Its hard to keep making guesses but I think it is still naive to assume NATO intervention is guaranteed at all... Its pointless to make long term predictions but Ukraine is a neoliberal project that is ultimately not really essential to EU/NATO. They can cut their losses and abandon Ukraine at any time specialy if the EU fascist parties start winning elections.

[–] plinky@hexbear.net 11 points 5 months ago (2 children)

if 1000 missiles can wreck ~100 russian anti air systems, shipping loads of planes will start making all the sense and will make this much closer to western doctrine. Meanwhile russian planes are completely useless at hitting patriots.

[–] Commiejones@hexbear.net 17 points 5 months ago

1000 missiles can wreck ~100 russian anti air systems,

So far its closer to 1000:40. There are only around 1000 ATACAMs in existence and they aren't making any more. While they are doing damage to Russia's anti-air it is a temporary issue because they have plenty of replacement parts and are producing more.

shipping loads of planes will start making all the sense and will make this much closer to western doctrine

usa is only training 12 pilots and ukraine is only getting 6 f16s and the date keeps getting pushed back with 40 more being promised with no delivery date.

Meanwhile russian planes are completely useless at hitting patriots.

Russia has hit patriots a few times but they found it easier and cheaper to just make it so their aren't missiles for the patriot systems.

[–] zed_proclaimer@hexbear.net 13 points 5 months ago

Over a dozen patriot systems have been destroyed in Ukraine by Russian missiles

[–] HexReplyBot@hexbear.net 4 points 5 months ago

I found YouTube links in your comment.

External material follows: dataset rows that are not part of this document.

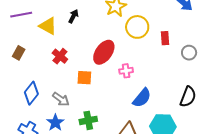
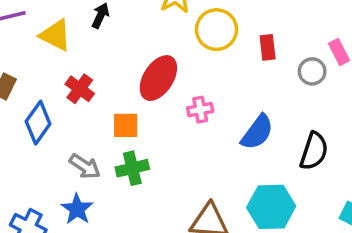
blue diamond: (31, 93) -> (38, 123), moved
blue semicircle: (142, 98) -> (257, 132), moved
green cross: (88, 120) -> (132, 168), moved

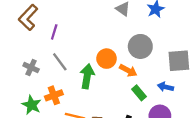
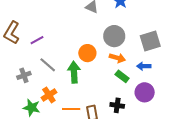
purple line: (54, 32) -> (37, 40), turned 56
gray cross: (31, 68) -> (24, 75), turned -32
orange arrow: (128, 70) -> (117, 58), moved

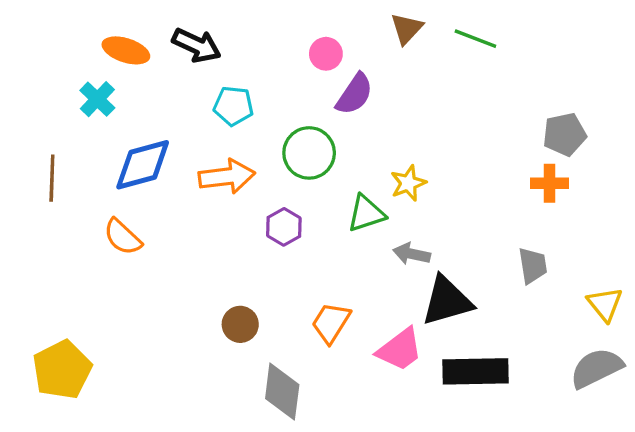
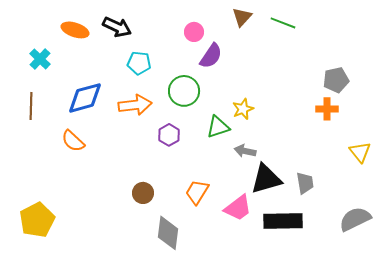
cyan cross: (97, 99) -> (40, 59), moved
gray trapezoid: (533, 266) -> (305, 183), moved
yellow triangle: (605, 304) -> (360, 152), moved

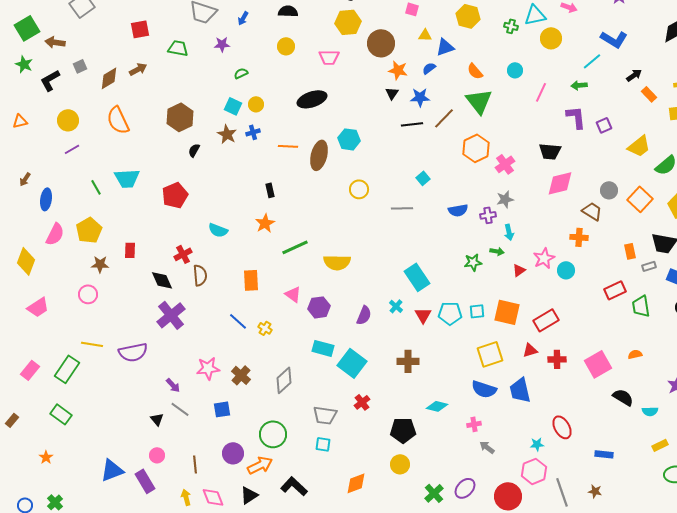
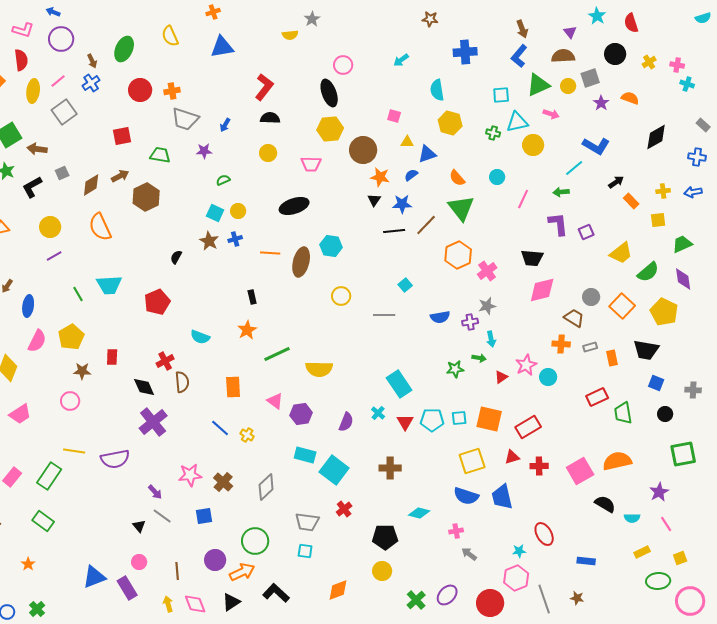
brown hexagon: (180, 117) -> (146, 197), moved
gray rectangle: (649, 266) -> (590, 347), moved
orange semicircle: (635, 354) -> (617, 461), size x2.0

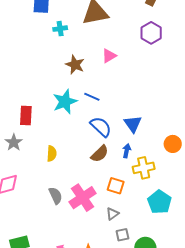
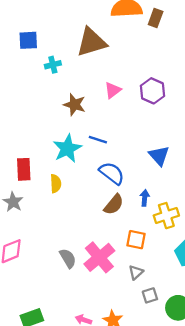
purple hexagon: (151, 33) -> (152, 91), moved
blue triangle: (133, 124) -> (159, 156), moved
yellow semicircle: (52, 154) -> (56, 184), moved

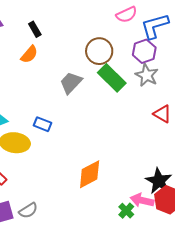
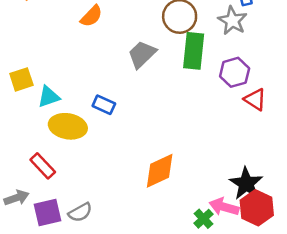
purple hexagon: (144, 51) -> (235, 72), moved
gray star: (147, 75) -> (232, 21), moved
green rectangle: (112, 78) -> (194, 51), turned 48

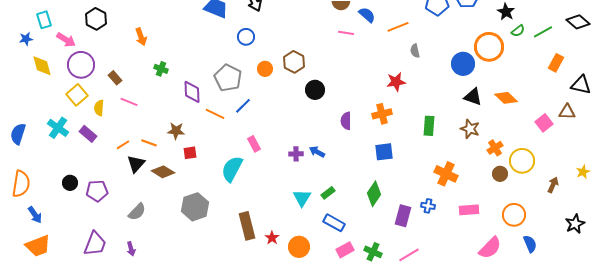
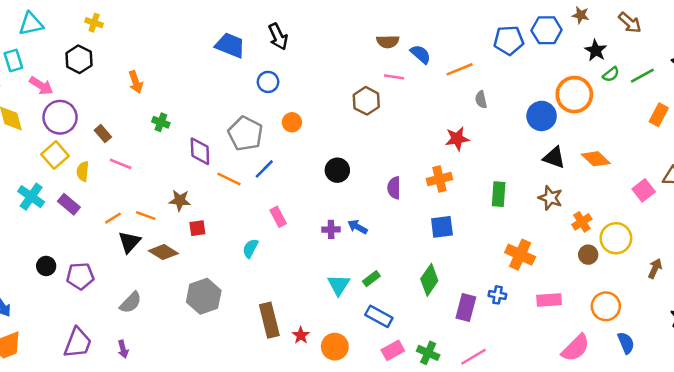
brown hexagon: (294, 62) -> (366, 101), moved
black circle: (315, 90) -> (337, 170), moved
cyan semicircle: (232, 169) -> (250, 248), size x0.6

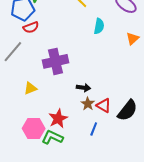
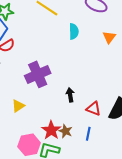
black arrow: (83, 88) -> (70, 95), turned -96
brown star: (88, 104) -> (66, 131), moved

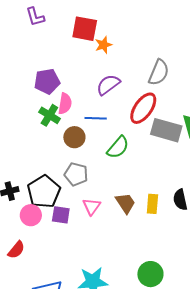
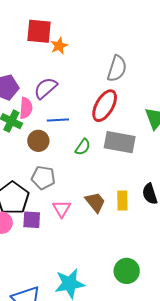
purple semicircle: (108, 85) -> (46, 88), moved
gray rectangle: (166, 130) -> (120, 142), moved
green semicircle: (118, 147) -> (83, 147), size x0.7

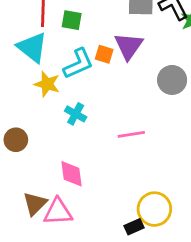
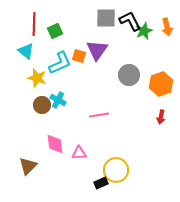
green square: (72, 20) -> (55, 31), turned -35
cyan triangle: (32, 47) -> (26, 51), size x0.7
brown circle: (16, 140) -> (42, 105), moved
pink triangle: (58, 212) -> (79, 153), moved, size x0.7

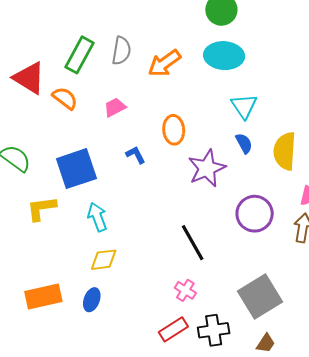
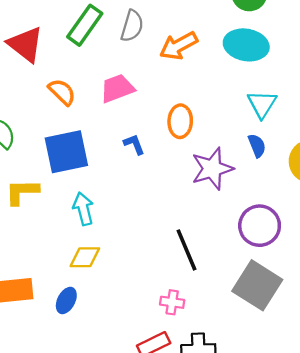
orange semicircle: (65, 98) -> (62, 92), moved
pink trapezoid: (115, 107) -> (117, 88), size x1.4
pink cross: (185, 290) -> (172, 302), turned -30
gray square: (260, 297) -> (257, 285), moved, turned -33

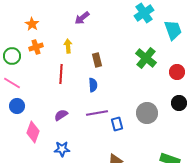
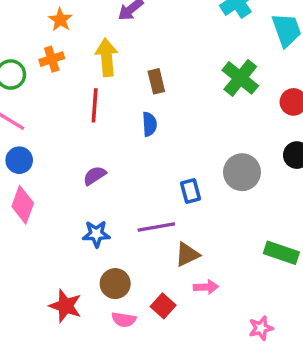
orange star: (32, 24) -> (60, 20), moved
yellow arrow: (68, 46) -> (107, 57), size x1.5
purple line: (97, 113) -> (156, 227), moved
pink diamond: (33, 132) -> (23, 205), moved

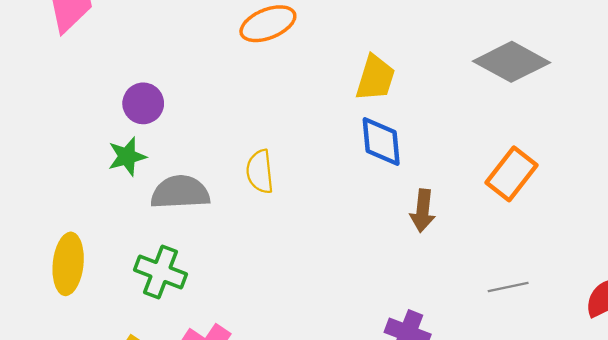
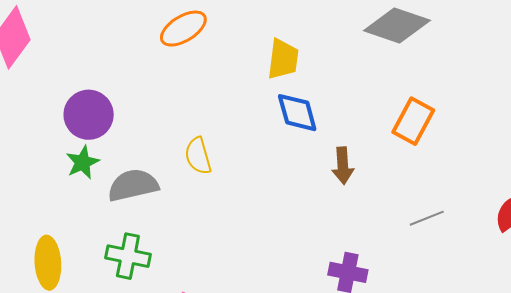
purple circle: (143, 103) -> (89, 115), size x1.4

Here are links to the same videos on alternative frontends that protect your privacy:

Link 1:

Link 2:

[–] Frank@hexbear.net 11 points 5 months ago (1 children)

I've got some kind of thesis brewing about how imperialism doesn't allow for the idea of stopping or slowing down escalation, they can only conceive of victory and just get more frustrated when they don't win the way they're supposed to. Like, would Biden have to follow your leader himself for this thing to break? idk. I wish they'd just stop.

[–] PosadistInevitablity@hexbear.net 18 points 5 months ago

Hawks have infinite room to argue for taking the next step on the ladder. Each step normalizes all further steps, meaning the argument for the next step is exactly as easy as the last was.

Meanwhile, the cost of peace increases with every escalation.

If the logic for escalation held once, it is increasingly likely to keep holding.